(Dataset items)
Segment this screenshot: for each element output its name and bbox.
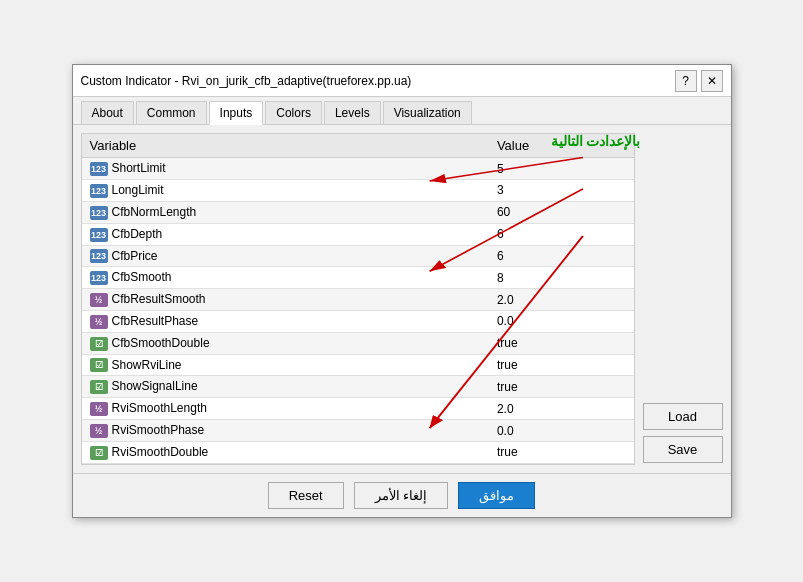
variable-cell: ½CfbResultPhase — [82, 311, 489, 333]
variables-table-container: Variable Value 123ShortLimit5123LongLimi… — [81, 133, 635, 465]
type-icon: ☑ — [90, 446, 108, 460]
tab-inputs[interactable]: Inputs — [209, 101, 264, 125]
variable-name: ShowSignalLine — [112, 379, 198, 393]
reset-button[interactable]: Reset — [268, 482, 344, 509]
type-icon: 123 — [90, 228, 108, 242]
variable-name: CfbSmooth — [112, 270, 172, 284]
value-cell: 2.0 — [489, 289, 634, 311]
type-icon: ☑ — [90, 380, 108, 394]
variable-cell: ☑RviSmoothDouble — [82, 441, 489, 463]
tab-levels[interactable]: Levels — [324, 101, 381, 124]
table-row[interactable]: 123CfbPrice6 — [82, 245, 634, 267]
value-cell: 0.0 — [489, 311, 634, 333]
variable-cell: ☑ShowRviLine — [82, 354, 489, 376]
type-icon: ☑ — [90, 358, 108, 372]
type-icon: ½ — [90, 424, 108, 438]
col-value-header: Value — [489, 134, 634, 158]
variable-cell: ☑ShowSignalLine — [82, 376, 489, 398]
table-row[interactable]: ☑RviSmoothDoubletrue — [82, 441, 634, 463]
table-row[interactable]: ☑CfbSmoothDoubletrue — [82, 332, 634, 354]
value-cell: 60 — [489, 201, 634, 223]
variable-cell: 123CfbDepth — [82, 223, 489, 245]
type-icon: ½ — [90, 402, 108, 416]
variable-name: ShowRviLine — [112, 358, 182, 372]
content-area: بالإعدادت التالية Variable Value 123Shor… — [73, 125, 731, 473]
variable-name: RviSmoothPhase — [112, 423, 205, 437]
tabs-bar: About Common Inputs Colors Levels Visual… — [73, 97, 731, 125]
table-row[interactable]: 123CfbSmooth8 — [82, 267, 634, 289]
variable-cell: ☑CfbSmoothDouble — [82, 332, 489, 354]
variable-name: RviSmoothDouble — [112, 445, 209, 459]
variable-name: CfbPrice — [112, 249, 158, 263]
type-icon: 123 — [90, 162, 108, 176]
variable-cell: 123ShortLimit — [82, 158, 489, 180]
table-row[interactable]: 123LongLimit3 — [82, 180, 634, 202]
variable-name: LongLimit — [112, 183, 164, 197]
close-button[interactable]: ✕ — [701, 70, 723, 92]
table-row[interactable]: ☑ShowSignalLinetrue — [82, 376, 634, 398]
variable-name: RviSmoothLength — [112, 401, 207, 415]
type-icon: 123 — [90, 206, 108, 220]
title-bar: Custom Indicator - Rvi_on_jurik_cfb_adap… — [73, 65, 731, 97]
variable-cell: 123CfbPrice — [82, 245, 489, 267]
table-row[interactable]: ½CfbResultPhase0.0 — [82, 311, 634, 333]
variable-name: CfbNormLength — [112, 205, 197, 219]
table-row[interactable]: ½RviSmoothPhase0.0 — [82, 420, 634, 442]
cancel-button[interactable]: إلغاء الأمر — [354, 482, 449, 509]
table-row[interactable]: ½RviSmoothLength2.0 — [82, 398, 634, 420]
value-cell: true — [489, 376, 634, 398]
variable-name: CfbResultSmooth — [112, 292, 206, 306]
window-title: Custom Indicator - Rvi_on_jurik_cfb_adap… — [81, 74, 412, 88]
variable-cell: ½RviSmoothLength — [82, 398, 489, 420]
variable-name: ShortLimit — [112, 161, 166, 175]
variable-cell: ½CfbResultSmooth — [82, 289, 489, 311]
table-row[interactable]: ½CfbResultSmooth2.0 — [82, 289, 634, 311]
table-row[interactable]: ☑ShowRviLinetrue — [82, 354, 634, 376]
main-window: Custom Indicator - Rvi_on_jurik_cfb_adap… — [72, 64, 732, 518]
col-variable-header: Variable — [82, 134, 489, 158]
value-cell: true — [489, 441, 634, 463]
type-icon: ½ — [90, 315, 108, 329]
tab-colors[interactable]: Colors — [265, 101, 322, 124]
value-cell: 3 — [489, 180, 634, 202]
save-button[interactable]: Save — [643, 436, 723, 463]
table-row[interactable]: 123ShortLimit5 — [82, 158, 634, 180]
type-icon: ☑ — [90, 337, 108, 351]
footer-bar: Reset إلغاء الأمر موافق — [73, 473, 731, 517]
variable-cell: 123CfbNormLength — [82, 201, 489, 223]
variable-name: CfbDepth — [112, 227, 163, 241]
value-cell: 8 — [489, 267, 634, 289]
help-button[interactable]: ? — [675, 70, 697, 92]
tab-about[interactable]: About — [81, 101, 134, 124]
value-cell: true — [489, 332, 634, 354]
value-cell: 5 — [489, 158, 634, 180]
value-cell: 2.0 — [489, 398, 634, 420]
value-cell: 6 — [489, 245, 634, 267]
type-icon: 123 — [90, 184, 108, 198]
tab-common[interactable]: Common — [136, 101, 207, 124]
type-icon: 123 — [90, 249, 108, 263]
type-icon: ½ — [90, 293, 108, 307]
table-row[interactable]: 123CfbDepth6 — [82, 223, 634, 245]
value-cell: true — [489, 354, 634, 376]
value-cell: 6 — [489, 223, 634, 245]
variable-name: CfbSmoothDouble — [112, 336, 210, 350]
variable-cell: 123CfbSmooth — [82, 267, 489, 289]
variable-name: CfbResultPhase — [112, 314, 199, 328]
variable-cell: 123LongLimit — [82, 180, 489, 202]
title-bar-controls: ? ✕ — [675, 70, 723, 92]
tab-visualization[interactable]: Visualization — [383, 101, 472, 124]
ok-button[interactable]: موافق — [458, 482, 535, 509]
load-button[interactable]: Load — [643, 403, 723, 430]
side-buttons: Load Save — [643, 133, 723, 465]
variable-cell: ½RviSmoothPhase — [82, 420, 489, 442]
table-row[interactable]: 123CfbNormLength60 — [82, 201, 634, 223]
value-cell: 0.0 — [489, 420, 634, 442]
type-icon: 123 — [90, 271, 108, 285]
variables-table: Variable Value 123ShortLimit5123LongLimi… — [82, 134, 634, 464]
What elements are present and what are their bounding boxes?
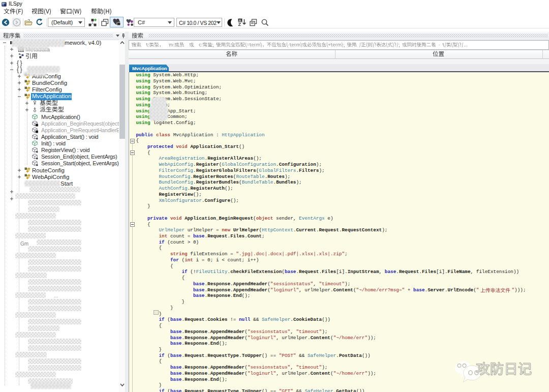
svg-text:Z: Z: [238, 22, 241, 26]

## Task to complete
Skip every picture. Repeat word for word the lines from the line holding "What elements are" through the end of the entries above.

## Task output
What elements are present and what are their bounding boxes?
svg-text:Z: Z: [238, 22, 241, 26]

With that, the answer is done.